- **About this exercise**
Within the material below, how many lines carry the word "Edit"? State only the number.

- **Records supplied**
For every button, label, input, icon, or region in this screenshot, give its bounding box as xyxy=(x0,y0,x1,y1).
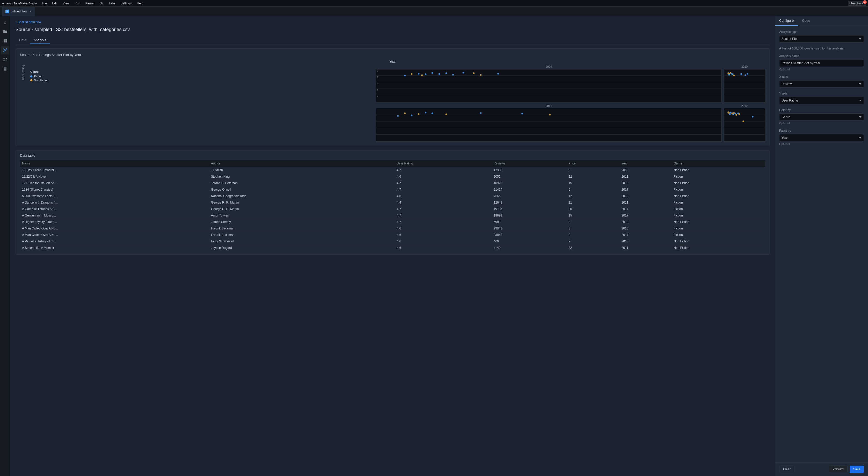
table-cell: Fiction xyxy=(672,206,765,212)
menu-run[interactable]: Run xyxy=(72,1,82,6)
table-cell: Non Fiction xyxy=(672,219,765,225)
table-cell: Non Fiction xyxy=(672,193,765,200)
svg-point-6 xyxy=(6,49,7,50)
table-cell: 2011 xyxy=(619,200,672,206)
menu-git[interactable]: Git xyxy=(97,1,105,6)
scatter-2011: 2011 xyxy=(376,105,722,142)
table-cell: A Man Called Ove: A No... xyxy=(20,225,209,232)
table-cell: Non Fiction xyxy=(672,238,765,245)
table-cell: George Orwell xyxy=(209,186,395,193)
col-reviews: Reviews xyxy=(492,160,566,167)
menu-settings[interactable]: Settings xyxy=(118,1,134,6)
menu-help[interactable]: Help xyxy=(135,1,146,6)
menu-kernel[interactable]: Kernel xyxy=(83,1,97,6)
table-cell: 5,000 Awesome Facts (… xyxy=(20,193,209,200)
facet-by-select[interactable]: Year xyxy=(779,134,864,141)
table-cell: 4.8 xyxy=(395,193,492,200)
svg-point-5 xyxy=(3,49,4,50)
table-row: 11/22/63: A NovelStephen King4.620522220… xyxy=(20,174,765,180)
table-cell: 2016 xyxy=(619,167,672,174)
feedback-button[interactable]: 4 Feedback xyxy=(848,1,866,6)
panel-tab-configure[interactable]: Configure xyxy=(775,16,798,26)
svg-rect-2 xyxy=(4,41,5,42)
scatter-container: Year User Rating 2009 0 1 2 3 xyxy=(20,60,765,142)
sidebar-pages-icon[interactable] xyxy=(1,65,9,73)
sidebar-tools-icon[interactable] xyxy=(1,55,9,64)
scatter-legend: Genre Fiction Non Fiction xyxy=(28,65,374,85)
table-cell: JJ Smith xyxy=(209,167,395,174)
table-row: A Higher Loyalty: Truth,...James Comey4.… xyxy=(20,219,765,225)
main-layout: ⌂ ‹ Back to data flow Source - sampled ·… xyxy=(0,16,868,476)
table-cell: Fiction xyxy=(672,200,765,206)
table-cell: Fredrik Backman xyxy=(209,225,395,232)
table-cell: 2016 xyxy=(619,225,672,232)
menu-bar: Amazon SageMaker Studio File Edit View R… xyxy=(0,0,868,7)
sidebar-extensions-icon[interactable] xyxy=(1,37,9,45)
chart-section: Scatter Plot: Ratings Scatter Plot by Ye… xyxy=(16,49,770,146)
table-cell: 7665 xyxy=(492,193,566,200)
table-cell: Jaycee Dugard xyxy=(209,245,395,251)
table-cell: 12643 xyxy=(492,200,566,206)
y-axis-select[interactable]: User Rating xyxy=(779,97,864,104)
facet-by-group: Facet by Year Optional xyxy=(779,129,864,146)
table-cell: 4.7 xyxy=(395,186,492,193)
right-panel: Configure Code Analysis type Scatter Plo… xyxy=(775,16,868,476)
back-link[interactable]: ‹ Back to data flow xyxy=(16,20,770,24)
sidebar-folder-icon[interactable] xyxy=(1,27,9,36)
table-cell: 2019 xyxy=(619,193,672,200)
right-panel-tabs: Configure Code xyxy=(775,16,868,26)
table-cell: A Stolen Life: A Memoir xyxy=(20,245,209,251)
table-cell: 30 xyxy=(566,206,619,212)
x-axis-title: Year xyxy=(390,60,396,63)
legend-fiction: Fiction xyxy=(30,75,372,78)
table-cell: 4.6 xyxy=(395,174,492,180)
analysis-name-input[interactable] xyxy=(779,60,864,67)
table-cell: 4.7 xyxy=(395,180,492,186)
table-cell: 2010 xyxy=(619,238,672,245)
analysis-type-label: Analysis type xyxy=(779,30,864,34)
menu-edit[interactable]: Edit xyxy=(50,1,60,6)
tab-close-button[interactable]: × xyxy=(30,9,32,13)
analysis-type-select[interactable]: Scatter Plot xyxy=(779,35,864,42)
table-cell: 8 xyxy=(566,225,619,232)
clear-button[interactable]: Clear xyxy=(779,466,795,473)
col-name: Name xyxy=(20,160,209,167)
menu-view[interactable]: View xyxy=(61,1,71,6)
col-price: Price xyxy=(566,160,619,167)
table-cell: 4.4 xyxy=(395,200,492,206)
tab-data[interactable]: Data xyxy=(16,36,30,44)
color-by-group: Color by Genre Optional xyxy=(779,108,864,125)
menu-file[interactable]: File xyxy=(40,1,49,6)
table-cell: 8 xyxy=(566,167,619,174)
table-cell: Non Fiction xyxy=(672,180,765,186)
save-button[interactable]: Save xyxy=(849,466,864,473)
tab-analysis[interactable]: Analysis xyxy=(30,36,50,44)
col-genre: Genre xyxy=(672,160,765,167)
table-cell: National Geographic Kids xyxy=(209,193,395,200)
table-cell: George R. R. Martin xyxy=(209,200,395,206)
table-cell: 17350 xyxy=(492,167,566,174)
color-by-select[interactable]: Genre xyxy=(779,113,864,121)
svg-rect-13 xyxy=(4,68,6,68)
sidebar-nodes-icon[interactable] xyxy=(1,46,9,54)
col-year: Year xyxy=(619,160,672,167)
table-cell: Non Fiction xyxy=(672,167,765,174)
table-cell: 2052 xyxy=(492,174,566,180)
analysis-name-optional: Optional xyxy=(779,68,864,71)
back-arrow-icon: ‹ xyxy=(16,20,17,24)
preview-button[interactable]: Preview xyxy=(829,466,847,473)
sidebar-home-icon[interactable]: ⌂ xyxy=(1,18,9,26)
tab-untitled-flow[interactable]: ~ untitled.flow × xyxy=(2,7,35,16)
table-cell: 12 xyxy=(566,193,619,200)
panel-tab-code[interactable]: Code xyxy=(798,16,814,26)
table-cell: 4.6 xyxy=(395,225,492,232)
table-cell: A Game of Thrones / A ... xyxy=(20,206,209,212)
x-axis-select[interactable]: Reviews xyxy=(779,80,864,88)
svg-point-7 xyxy=(3,51,4,52)
menu-tabs[interactable]: Tabs xyxy=(107,1,117,6)
chart-title: Scatter Plot: Ratings Scatter Plot by Ye… xyxy=(20,53,765,57)
table-cell: 2018 xyxy=(619,219,672,225)
info-text: A limit of 100,000 rows is used for this… xyxy=(779,47,864,50)
y-axis-group: Y axis User Rating xyxy=(779,92,864,104)
scatter-2012: 2012 xyxy=(724,105,765,142)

- **Solved exercise**
2